» Extracted data

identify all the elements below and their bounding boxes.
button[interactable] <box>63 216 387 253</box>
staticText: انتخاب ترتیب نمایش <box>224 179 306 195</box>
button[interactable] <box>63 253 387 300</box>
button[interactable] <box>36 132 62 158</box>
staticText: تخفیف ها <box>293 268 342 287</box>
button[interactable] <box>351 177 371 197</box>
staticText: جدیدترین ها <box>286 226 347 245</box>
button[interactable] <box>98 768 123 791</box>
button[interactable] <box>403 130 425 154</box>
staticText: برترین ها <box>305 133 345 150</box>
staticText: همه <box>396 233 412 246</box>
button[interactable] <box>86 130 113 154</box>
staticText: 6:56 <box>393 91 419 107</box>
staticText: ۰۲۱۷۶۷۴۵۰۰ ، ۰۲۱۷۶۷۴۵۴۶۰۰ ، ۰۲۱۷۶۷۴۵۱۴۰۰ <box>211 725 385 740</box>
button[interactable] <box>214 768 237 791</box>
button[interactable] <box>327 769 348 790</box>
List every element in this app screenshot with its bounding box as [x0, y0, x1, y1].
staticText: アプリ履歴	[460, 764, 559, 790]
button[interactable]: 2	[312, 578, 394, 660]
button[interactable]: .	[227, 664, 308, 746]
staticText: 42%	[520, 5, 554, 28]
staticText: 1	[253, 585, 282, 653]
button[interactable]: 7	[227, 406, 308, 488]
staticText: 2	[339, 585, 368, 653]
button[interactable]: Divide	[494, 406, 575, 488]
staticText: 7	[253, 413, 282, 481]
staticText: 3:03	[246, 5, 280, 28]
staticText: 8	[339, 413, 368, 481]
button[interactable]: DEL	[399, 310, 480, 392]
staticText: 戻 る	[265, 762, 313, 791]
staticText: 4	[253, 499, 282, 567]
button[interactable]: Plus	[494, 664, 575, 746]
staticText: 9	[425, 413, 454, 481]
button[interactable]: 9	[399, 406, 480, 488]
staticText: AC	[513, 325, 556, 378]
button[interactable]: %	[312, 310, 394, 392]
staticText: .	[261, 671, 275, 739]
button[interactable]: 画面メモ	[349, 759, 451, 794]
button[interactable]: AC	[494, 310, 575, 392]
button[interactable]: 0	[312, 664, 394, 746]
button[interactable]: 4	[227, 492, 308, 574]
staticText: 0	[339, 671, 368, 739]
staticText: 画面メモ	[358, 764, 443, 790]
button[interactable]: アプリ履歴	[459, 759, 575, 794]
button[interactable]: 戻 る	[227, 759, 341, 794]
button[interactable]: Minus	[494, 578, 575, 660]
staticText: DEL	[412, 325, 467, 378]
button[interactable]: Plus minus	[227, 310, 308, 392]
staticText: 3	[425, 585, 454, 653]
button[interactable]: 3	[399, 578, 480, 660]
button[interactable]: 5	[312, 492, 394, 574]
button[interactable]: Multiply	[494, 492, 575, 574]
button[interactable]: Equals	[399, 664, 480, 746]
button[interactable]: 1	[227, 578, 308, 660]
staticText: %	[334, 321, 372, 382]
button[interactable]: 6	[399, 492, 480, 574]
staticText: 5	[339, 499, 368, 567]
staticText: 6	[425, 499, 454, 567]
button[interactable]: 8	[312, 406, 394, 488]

---

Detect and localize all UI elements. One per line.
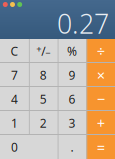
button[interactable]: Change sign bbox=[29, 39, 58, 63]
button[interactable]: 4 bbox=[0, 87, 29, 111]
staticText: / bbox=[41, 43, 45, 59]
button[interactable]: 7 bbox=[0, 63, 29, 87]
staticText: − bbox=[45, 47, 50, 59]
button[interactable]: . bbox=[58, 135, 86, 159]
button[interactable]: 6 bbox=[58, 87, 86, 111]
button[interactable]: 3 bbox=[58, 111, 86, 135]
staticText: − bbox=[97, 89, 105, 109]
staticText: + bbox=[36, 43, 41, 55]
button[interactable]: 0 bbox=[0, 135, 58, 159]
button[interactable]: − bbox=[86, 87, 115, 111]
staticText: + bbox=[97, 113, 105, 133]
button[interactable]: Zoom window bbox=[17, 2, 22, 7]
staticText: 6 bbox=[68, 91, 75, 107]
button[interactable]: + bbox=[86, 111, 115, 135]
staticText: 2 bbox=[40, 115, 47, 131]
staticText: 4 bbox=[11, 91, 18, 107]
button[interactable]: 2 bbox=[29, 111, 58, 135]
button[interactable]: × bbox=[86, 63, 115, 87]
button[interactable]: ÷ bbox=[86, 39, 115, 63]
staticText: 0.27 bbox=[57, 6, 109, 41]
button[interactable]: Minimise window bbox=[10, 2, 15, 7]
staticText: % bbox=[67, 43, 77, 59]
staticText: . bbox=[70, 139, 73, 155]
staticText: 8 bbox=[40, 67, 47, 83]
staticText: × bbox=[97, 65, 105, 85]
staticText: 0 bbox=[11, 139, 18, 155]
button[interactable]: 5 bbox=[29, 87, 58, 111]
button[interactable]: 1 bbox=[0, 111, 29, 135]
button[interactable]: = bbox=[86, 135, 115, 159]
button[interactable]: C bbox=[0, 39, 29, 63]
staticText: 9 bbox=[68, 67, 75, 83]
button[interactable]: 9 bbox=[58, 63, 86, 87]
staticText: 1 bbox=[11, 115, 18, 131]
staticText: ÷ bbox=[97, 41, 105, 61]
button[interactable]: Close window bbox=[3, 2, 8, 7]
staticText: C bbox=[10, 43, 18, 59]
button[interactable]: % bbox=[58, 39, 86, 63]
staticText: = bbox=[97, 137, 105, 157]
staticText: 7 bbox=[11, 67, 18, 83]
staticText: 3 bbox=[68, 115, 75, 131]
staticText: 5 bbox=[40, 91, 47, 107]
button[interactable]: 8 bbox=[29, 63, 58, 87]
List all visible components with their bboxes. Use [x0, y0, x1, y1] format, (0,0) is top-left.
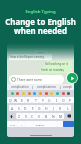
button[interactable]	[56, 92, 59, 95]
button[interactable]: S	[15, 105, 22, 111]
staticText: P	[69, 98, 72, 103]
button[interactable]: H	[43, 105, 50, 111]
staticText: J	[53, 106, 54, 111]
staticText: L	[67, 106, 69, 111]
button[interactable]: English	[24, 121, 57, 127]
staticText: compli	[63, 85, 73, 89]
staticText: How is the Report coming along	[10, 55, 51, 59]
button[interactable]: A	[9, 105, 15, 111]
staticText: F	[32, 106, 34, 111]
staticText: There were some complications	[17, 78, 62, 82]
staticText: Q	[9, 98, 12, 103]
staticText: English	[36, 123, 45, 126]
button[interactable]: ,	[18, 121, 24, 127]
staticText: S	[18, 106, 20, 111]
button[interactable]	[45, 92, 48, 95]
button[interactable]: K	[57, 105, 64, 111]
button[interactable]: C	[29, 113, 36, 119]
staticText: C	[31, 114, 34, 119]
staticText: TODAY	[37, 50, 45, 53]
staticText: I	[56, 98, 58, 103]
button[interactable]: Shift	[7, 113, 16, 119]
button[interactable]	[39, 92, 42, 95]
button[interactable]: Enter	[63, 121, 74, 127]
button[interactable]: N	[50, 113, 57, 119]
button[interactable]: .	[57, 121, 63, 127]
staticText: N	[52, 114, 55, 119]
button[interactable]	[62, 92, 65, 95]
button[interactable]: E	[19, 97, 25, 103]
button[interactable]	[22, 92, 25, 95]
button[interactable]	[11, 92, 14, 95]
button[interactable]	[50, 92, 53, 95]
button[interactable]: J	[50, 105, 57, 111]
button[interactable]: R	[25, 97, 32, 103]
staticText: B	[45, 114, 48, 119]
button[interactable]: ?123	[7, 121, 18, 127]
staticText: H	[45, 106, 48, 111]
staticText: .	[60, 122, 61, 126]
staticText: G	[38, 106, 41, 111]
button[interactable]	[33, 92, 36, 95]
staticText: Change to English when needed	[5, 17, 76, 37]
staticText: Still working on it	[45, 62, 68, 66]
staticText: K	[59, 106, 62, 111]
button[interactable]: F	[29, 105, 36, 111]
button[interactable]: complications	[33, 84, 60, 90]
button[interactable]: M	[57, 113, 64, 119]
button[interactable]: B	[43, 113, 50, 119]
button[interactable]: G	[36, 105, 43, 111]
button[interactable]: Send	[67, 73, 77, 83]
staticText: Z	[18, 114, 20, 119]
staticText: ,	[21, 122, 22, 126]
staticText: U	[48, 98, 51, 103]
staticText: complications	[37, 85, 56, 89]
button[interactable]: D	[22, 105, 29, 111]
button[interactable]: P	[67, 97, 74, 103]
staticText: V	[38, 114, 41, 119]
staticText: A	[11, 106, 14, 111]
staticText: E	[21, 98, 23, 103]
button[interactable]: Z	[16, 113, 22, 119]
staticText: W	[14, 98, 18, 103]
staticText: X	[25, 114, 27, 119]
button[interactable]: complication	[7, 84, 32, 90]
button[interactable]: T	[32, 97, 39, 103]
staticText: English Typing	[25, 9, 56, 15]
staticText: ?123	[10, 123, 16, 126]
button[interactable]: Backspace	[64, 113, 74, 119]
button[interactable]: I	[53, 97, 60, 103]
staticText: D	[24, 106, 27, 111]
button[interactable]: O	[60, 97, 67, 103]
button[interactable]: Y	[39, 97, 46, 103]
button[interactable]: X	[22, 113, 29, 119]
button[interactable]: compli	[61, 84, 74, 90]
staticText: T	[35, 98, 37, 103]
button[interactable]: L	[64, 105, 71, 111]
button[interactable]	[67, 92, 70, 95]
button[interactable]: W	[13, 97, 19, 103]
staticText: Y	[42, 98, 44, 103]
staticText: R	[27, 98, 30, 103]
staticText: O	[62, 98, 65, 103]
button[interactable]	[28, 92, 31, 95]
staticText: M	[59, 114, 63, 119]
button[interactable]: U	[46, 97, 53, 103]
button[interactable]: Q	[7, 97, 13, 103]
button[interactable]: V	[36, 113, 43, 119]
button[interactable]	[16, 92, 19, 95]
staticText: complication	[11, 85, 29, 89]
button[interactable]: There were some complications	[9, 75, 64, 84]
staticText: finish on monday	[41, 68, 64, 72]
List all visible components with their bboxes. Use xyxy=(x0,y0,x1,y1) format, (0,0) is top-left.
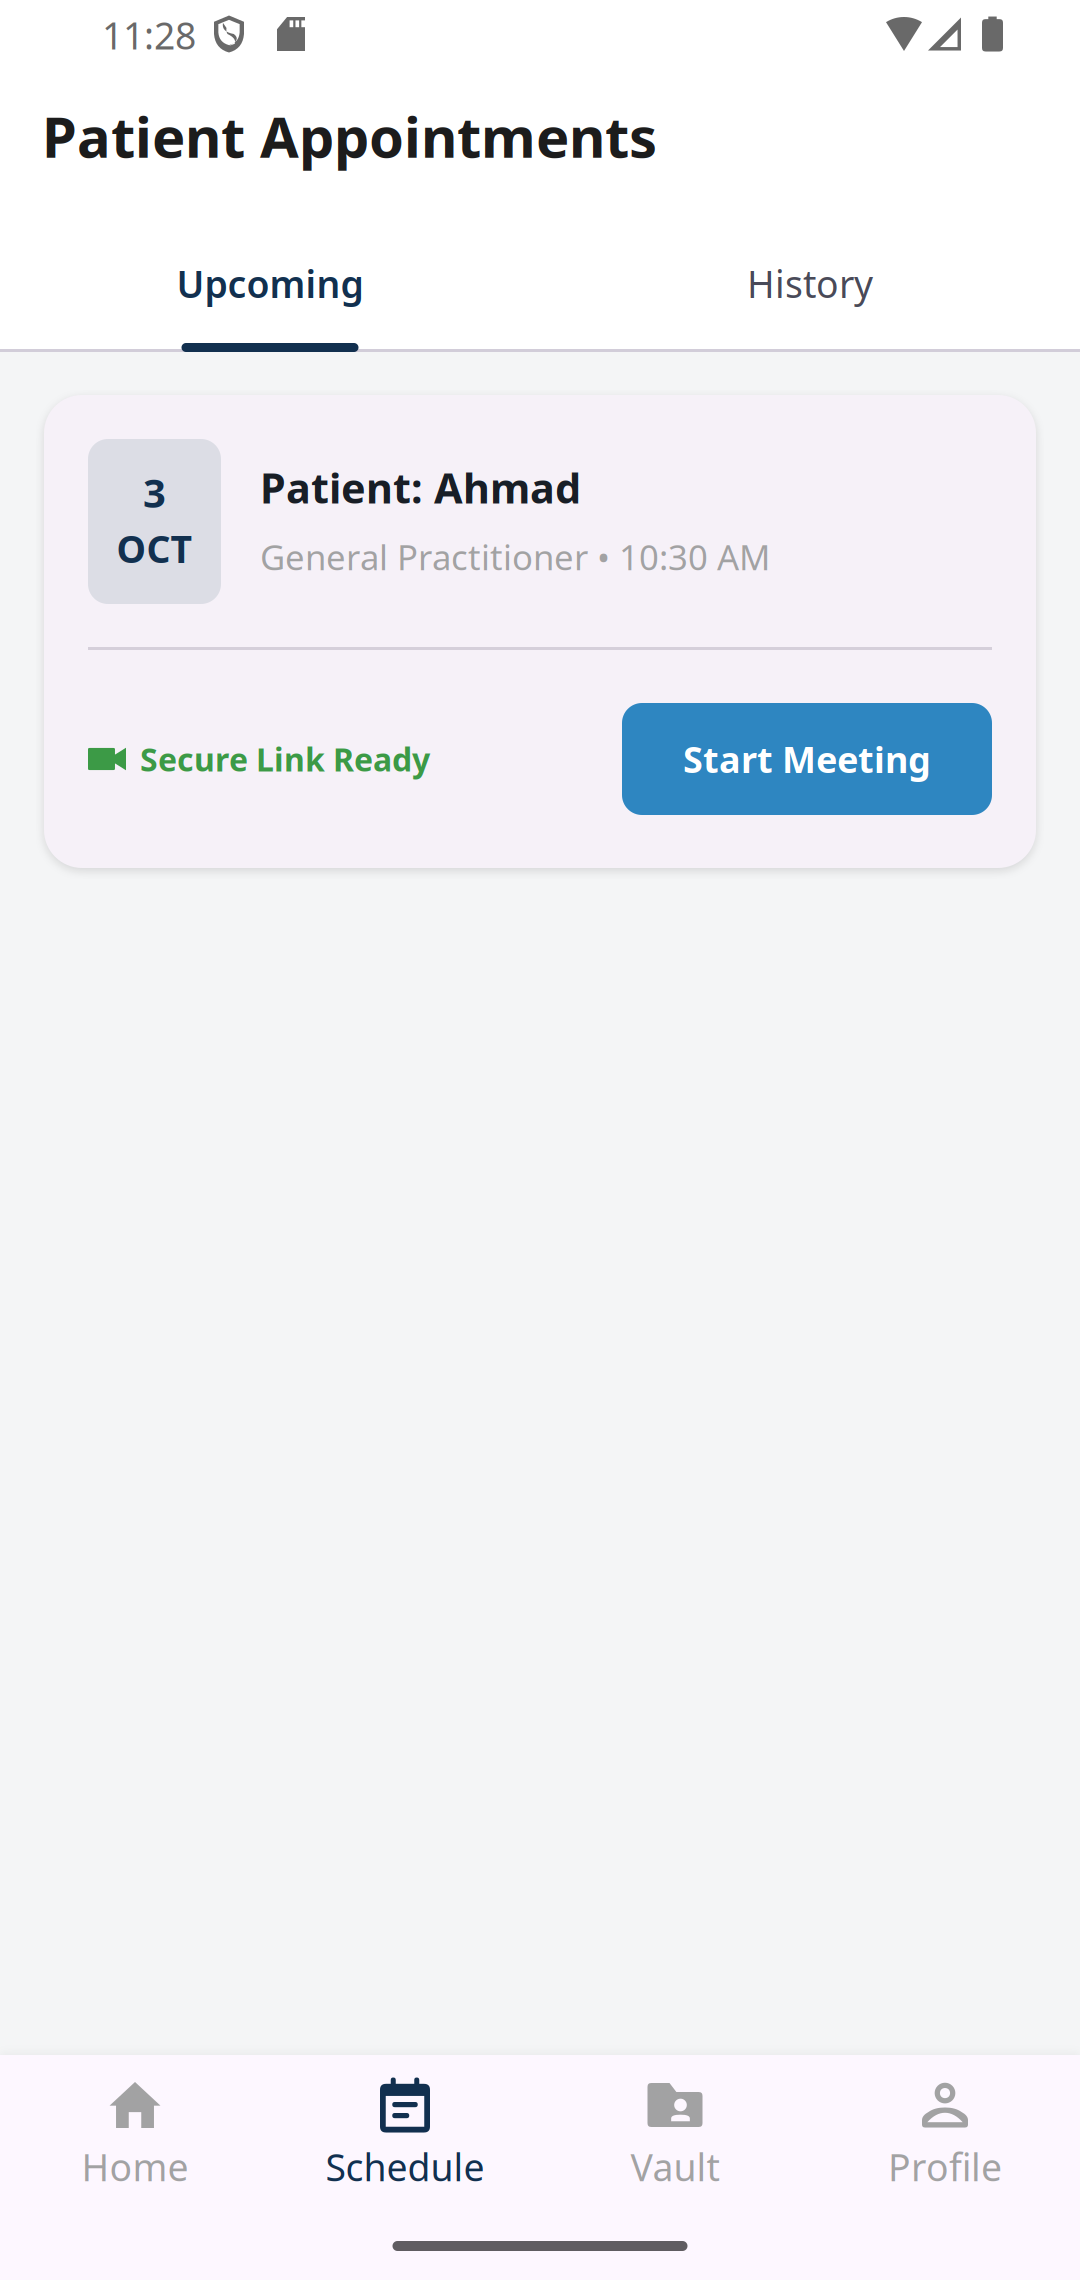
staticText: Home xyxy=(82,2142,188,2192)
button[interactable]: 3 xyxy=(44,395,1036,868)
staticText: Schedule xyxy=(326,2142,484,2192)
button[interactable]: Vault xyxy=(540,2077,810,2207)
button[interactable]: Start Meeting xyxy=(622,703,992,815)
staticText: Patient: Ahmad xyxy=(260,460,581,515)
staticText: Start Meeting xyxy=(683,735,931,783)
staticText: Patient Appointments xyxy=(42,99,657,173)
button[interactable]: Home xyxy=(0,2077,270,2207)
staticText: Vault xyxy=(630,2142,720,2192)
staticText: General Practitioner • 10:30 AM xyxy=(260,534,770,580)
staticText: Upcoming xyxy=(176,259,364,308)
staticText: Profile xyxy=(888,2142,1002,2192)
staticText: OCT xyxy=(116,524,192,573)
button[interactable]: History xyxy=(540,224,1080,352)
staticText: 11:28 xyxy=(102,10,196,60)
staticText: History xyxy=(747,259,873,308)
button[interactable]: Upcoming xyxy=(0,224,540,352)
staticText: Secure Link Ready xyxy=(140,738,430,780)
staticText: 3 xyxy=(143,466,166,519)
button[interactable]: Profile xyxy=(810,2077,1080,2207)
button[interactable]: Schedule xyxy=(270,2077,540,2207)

* * *

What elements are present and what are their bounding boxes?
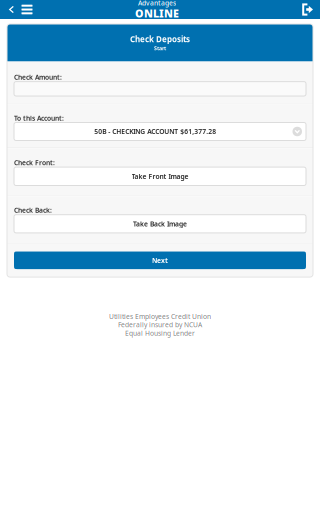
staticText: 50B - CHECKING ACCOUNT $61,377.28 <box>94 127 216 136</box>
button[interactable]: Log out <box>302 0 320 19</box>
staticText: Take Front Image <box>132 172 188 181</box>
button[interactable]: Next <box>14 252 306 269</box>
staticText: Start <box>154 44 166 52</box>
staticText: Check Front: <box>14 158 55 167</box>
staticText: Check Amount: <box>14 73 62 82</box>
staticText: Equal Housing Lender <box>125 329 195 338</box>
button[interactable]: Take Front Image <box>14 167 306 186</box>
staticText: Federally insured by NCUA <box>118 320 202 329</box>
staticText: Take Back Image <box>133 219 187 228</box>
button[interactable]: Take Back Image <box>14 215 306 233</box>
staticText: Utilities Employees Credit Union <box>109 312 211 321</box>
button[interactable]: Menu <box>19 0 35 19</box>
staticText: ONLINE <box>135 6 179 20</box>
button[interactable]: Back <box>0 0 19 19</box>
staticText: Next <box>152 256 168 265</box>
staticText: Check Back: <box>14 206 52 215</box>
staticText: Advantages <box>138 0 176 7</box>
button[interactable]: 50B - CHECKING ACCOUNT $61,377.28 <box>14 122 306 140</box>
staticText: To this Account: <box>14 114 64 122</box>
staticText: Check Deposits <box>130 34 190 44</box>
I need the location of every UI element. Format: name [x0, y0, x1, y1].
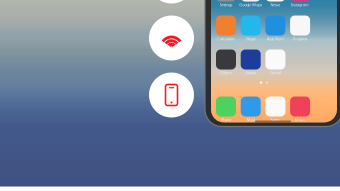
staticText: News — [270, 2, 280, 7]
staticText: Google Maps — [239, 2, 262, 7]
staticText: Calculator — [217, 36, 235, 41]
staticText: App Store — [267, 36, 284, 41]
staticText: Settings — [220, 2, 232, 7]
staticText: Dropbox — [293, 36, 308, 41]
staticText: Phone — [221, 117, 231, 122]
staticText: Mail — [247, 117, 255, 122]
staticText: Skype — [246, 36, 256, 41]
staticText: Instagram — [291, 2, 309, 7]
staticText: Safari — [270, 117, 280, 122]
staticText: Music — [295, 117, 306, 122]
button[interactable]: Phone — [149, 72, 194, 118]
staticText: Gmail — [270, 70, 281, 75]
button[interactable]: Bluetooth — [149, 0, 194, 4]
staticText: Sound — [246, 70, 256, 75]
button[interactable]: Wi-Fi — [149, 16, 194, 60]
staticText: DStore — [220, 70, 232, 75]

» Exercise aim
In how many lines of the listing does the word "Plus" appear? Give the number by itself.

» Answer to this problem
2